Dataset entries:
▽

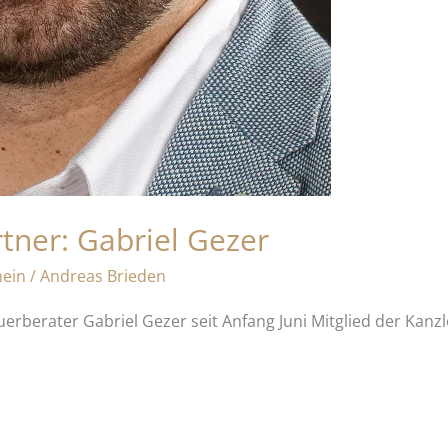
ner: Gabriel Gezer
mein
/
Andreas Brieden
rberater Gabriel Gezer seit Anfang Juni Mitglied der Kanzl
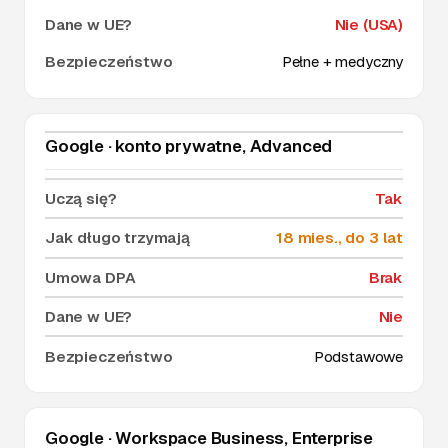
Nie (USA)
Pełne + medyczny
Google · konto prywatne, Advanced
Tak
18 mies., do 3 lat
Brak
Nie
Podstawowe
Google · Workspace Business, Enterprise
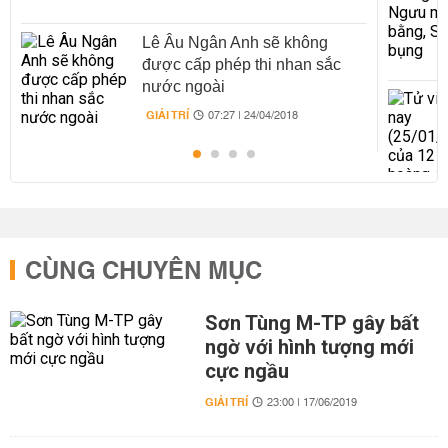
Lê Âu Ngân Anh sẽ không
được cấp phép thi nhan sắc
nước ngoài
GIẢI TRÍ
07:27 | 24/04/2018
CÙNG CHUYÊN MỤC
Sơn Tùng M-TP gây bất
ngờ với hình tượng mới
cực ngầu
GIẢI TRÍ
23:00 | 17/06/2019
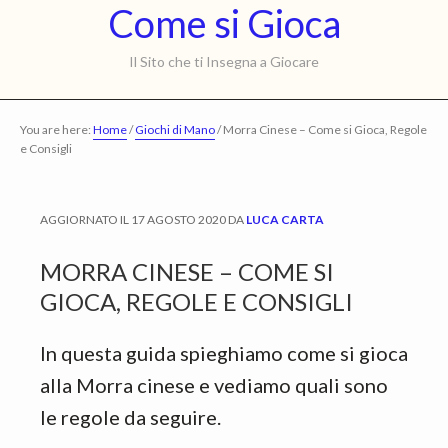
Come
Come si Gioca
Skip
Skip
to
to
si
Il Sito che ti Insegna a Giocare
main
primary
Gioca
content
sidebar
You are here:
Home
/
Giochi di Mano
/
Morra Cinese – Come si Gioca, Regole
e Consigli
AGGIORNATO IL
17 AGOSTO 2020
DA
LUCA CARTA
MORRA CINESE – COME SI
GIOCA, REGOLE E CONSIGLI
In questa guida spieghiamo come si gioca
alla Morra cinese e vediamo quali sono
le regole da seguire.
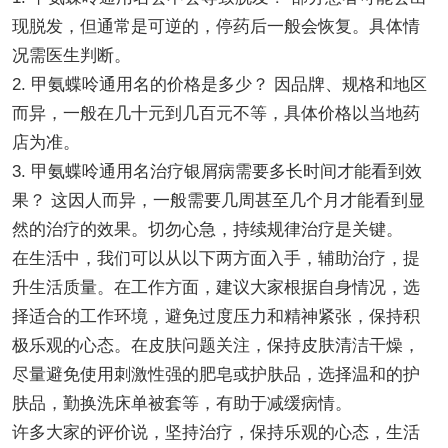
现脱发，但通常是可逆的，停药后一般会恢复。具体情
况需医生判断。
2. 甲氨蝶呤通用名的价格是多少？ 因品牌、规格和地区
而异，一般在几十元到几百元不等，具体价格以当地药
店为准。
3. 甲氨蝶呤通用名治疗银屑病需要多长时间才能看到效
果？ 这因人而异，一般需要几周甚至几个月才能看到显
然的治疗的效果。切勿心急，持续规律治疗是关键。
在生活中，我们可以从以下两方面入手，辅助治疗，提
升生活质量。在工作方面，建议大家根据自身情况，选
择适合的工作环境，避免过度压力和精神紧张，保持积
极乐观的心态。在皮肤问题关注，保持皮肤清洁干燥，
尽量避免使用刺激性强的肥皂或护肤品，选择温和的护
肤品，勤换洗床单被套等，有助于减缓病情。
许多大家的评价说，坚持治疗，保持乐观的心态，生活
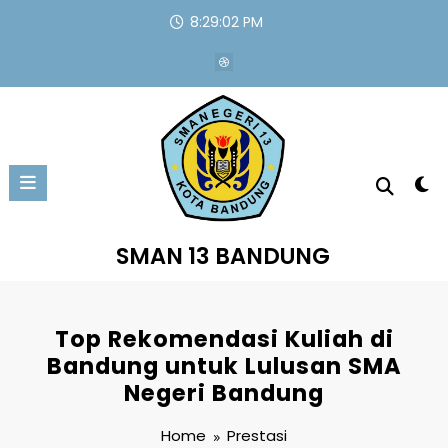
Skip
8:29:03 PM
to
content
SMAN 13 BANDUNG
Top Rekomendasi Kuliah di
Bandung untuk Lulusan SMA
Negeri Bandung
Home
Prestasi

△

AIM OF THE EXERCISE:
Could you return all of the entries above exactly, without any images?

ANSWER AREA:
ner: Gabriel Gezer
mein
/
Andreas Brieden
rberater Gabriel Gezer seit Anfang Juni Mitglied der Kanzl
Nie (USA)
Pełne + medyczny
Google · konto prywatne, Advanced
Tak
18 mies., do 3 lat
Brak
Nie
Podstawowe
Google · Workspace Business, Enterprise
Lê Âu Ngân Anh sẽ không
được cấp phép thi nhan sắc
nước ngoài
GIẢI TRÍ
07:27 | 24/04/2018
CÙNG CHUYÊN MỤC
Sơn Tùng M-TP gây bất
ngờ với hình tượng mới
cực ngầu
GIẢI TRÍ
23:00 | 17/06/2019
Come
Come si Gioca
Skip
Skip
to
to
si
Il Sito che ti Insegna a Giocare
main
primary
Gioca
content
sidebar
You are here:
Home
/
Giochi di Mano
/
Morra Cinese – Come si Gioca, Regole
e Consigli
AGGIORNATO IL
17 AGOSTO 2020
DA
LUCA CARTA
MORRA CINESE – COME SI
GIOCA, REGOLE E CONSIGLI
In questa guida spieghiamo come si gioca
alla Morra cinese e vediamo quali sono
le regole da seguire.
现脱发，但通常是可逆的，停药后一般会恢复。具体情
况需医生判断。
2. 甲氨蝶呤通用名的价格是多少？ 因品牌、规格和地区
而异，一般在几十元到几百元不等，具体价格以当地药
店为准。
3. 甲氨蝶呤通用名治疗银屑病需要多长时间才能看到效
果？ 这因人而异，一般需要几周甚至几个月才能看到显
然的治疗的效果。切勿心急，持续规律治疗是关键。
在生活中，我们可以从以下两方面入手，辅助治疗，提
升生活质量。在工作方面，建议大家根据自身情况，选
择适合的工作环境，避免过度压力和精神紧张，保持积
极乐观的心态。在皮肤问题关注，保持皮肤清洁干燥，
尽量避免使用刺激性强的肥皂或护肤品，选择温和的护
肤品，勤换洗床单被套等，有助于减缓病情。
许多大家的评价说，坚持治疗，保持乐观的心态，生活
Skip
8:29:03 PM
to
content
SMAN 13 BANDUNG
Top Rekomendasi Kuliah di
Bandung untuk Lulusan SMA
Negeri Bandung
Home
Prestasi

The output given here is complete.